Task directions:
Only the lines with the string "agent" are needed; return each of them from the entries below.

Data to process:
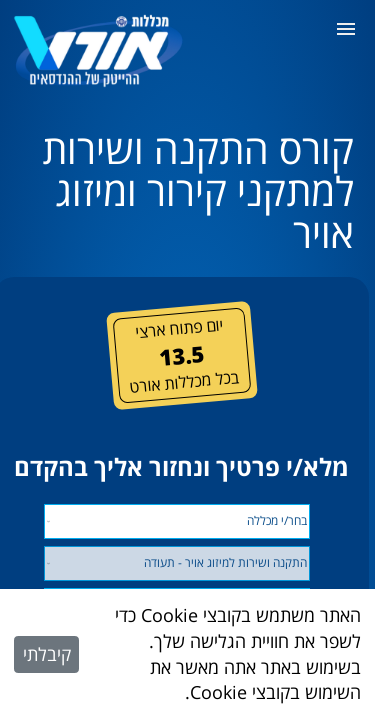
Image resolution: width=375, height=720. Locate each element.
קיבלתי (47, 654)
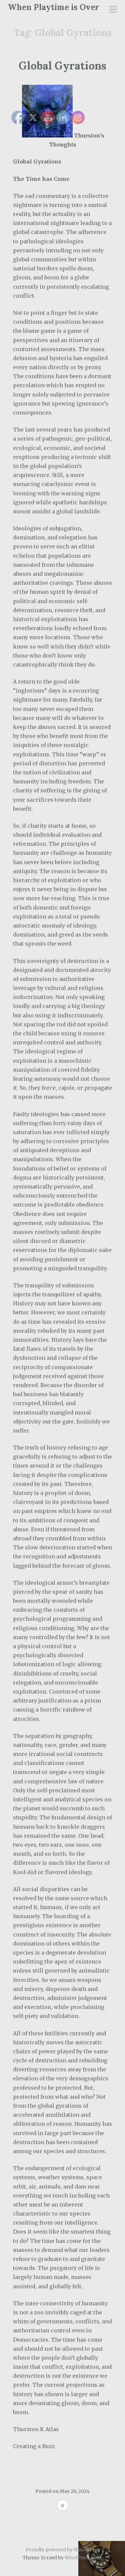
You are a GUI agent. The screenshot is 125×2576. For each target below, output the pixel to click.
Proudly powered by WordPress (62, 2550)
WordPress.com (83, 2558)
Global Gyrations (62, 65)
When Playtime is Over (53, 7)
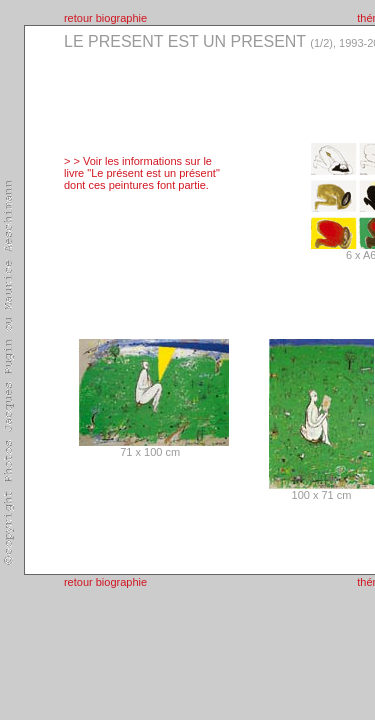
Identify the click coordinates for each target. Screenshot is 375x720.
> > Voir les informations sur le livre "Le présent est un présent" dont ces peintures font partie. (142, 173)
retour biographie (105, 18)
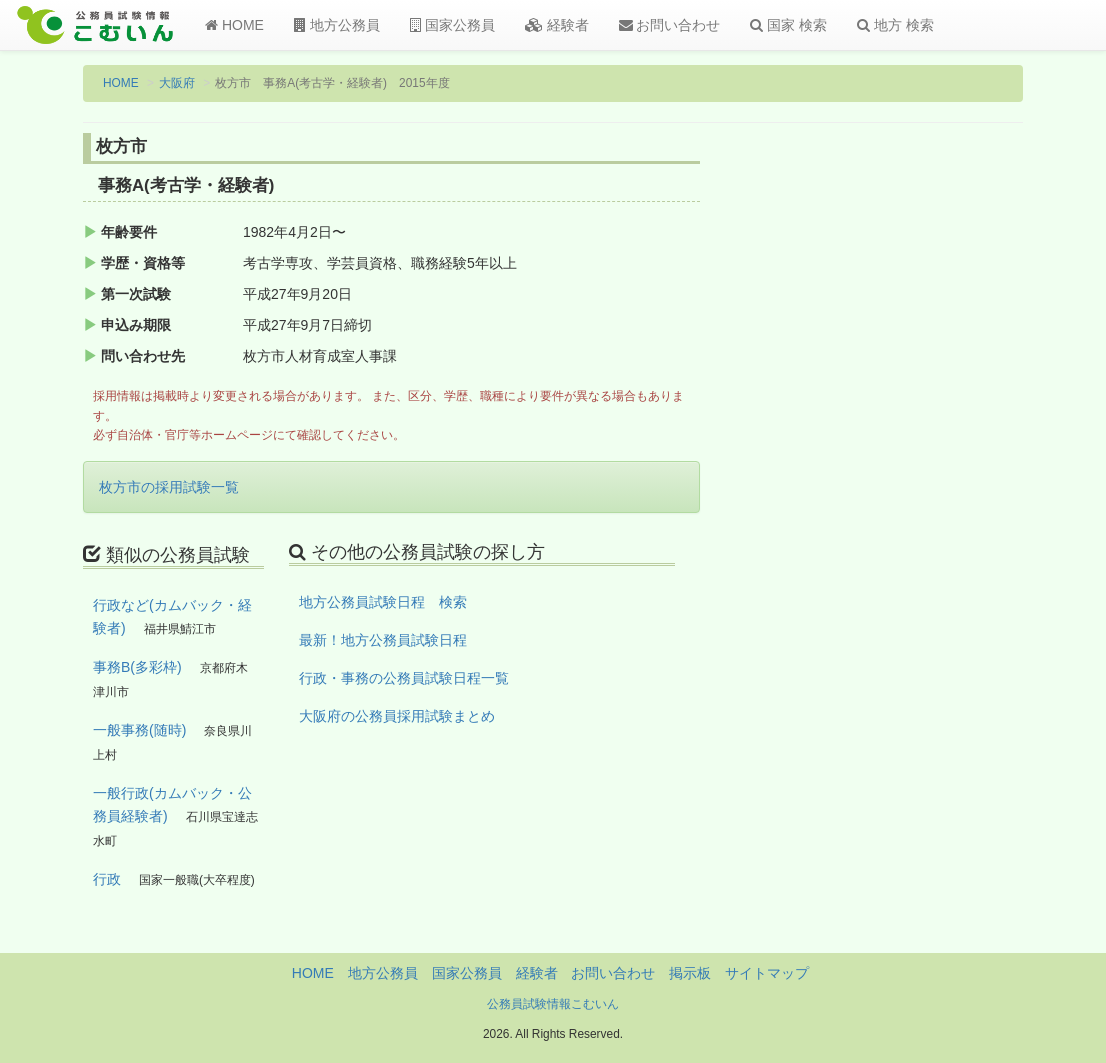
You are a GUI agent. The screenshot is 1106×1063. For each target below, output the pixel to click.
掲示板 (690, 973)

Written answer:
You are a GUI agent. The screenshot is 125×2576. For each target below, output the pixel to click.
You are a GUI agent. The screenshot is 1106×1063. For each target below, output the pixel to click.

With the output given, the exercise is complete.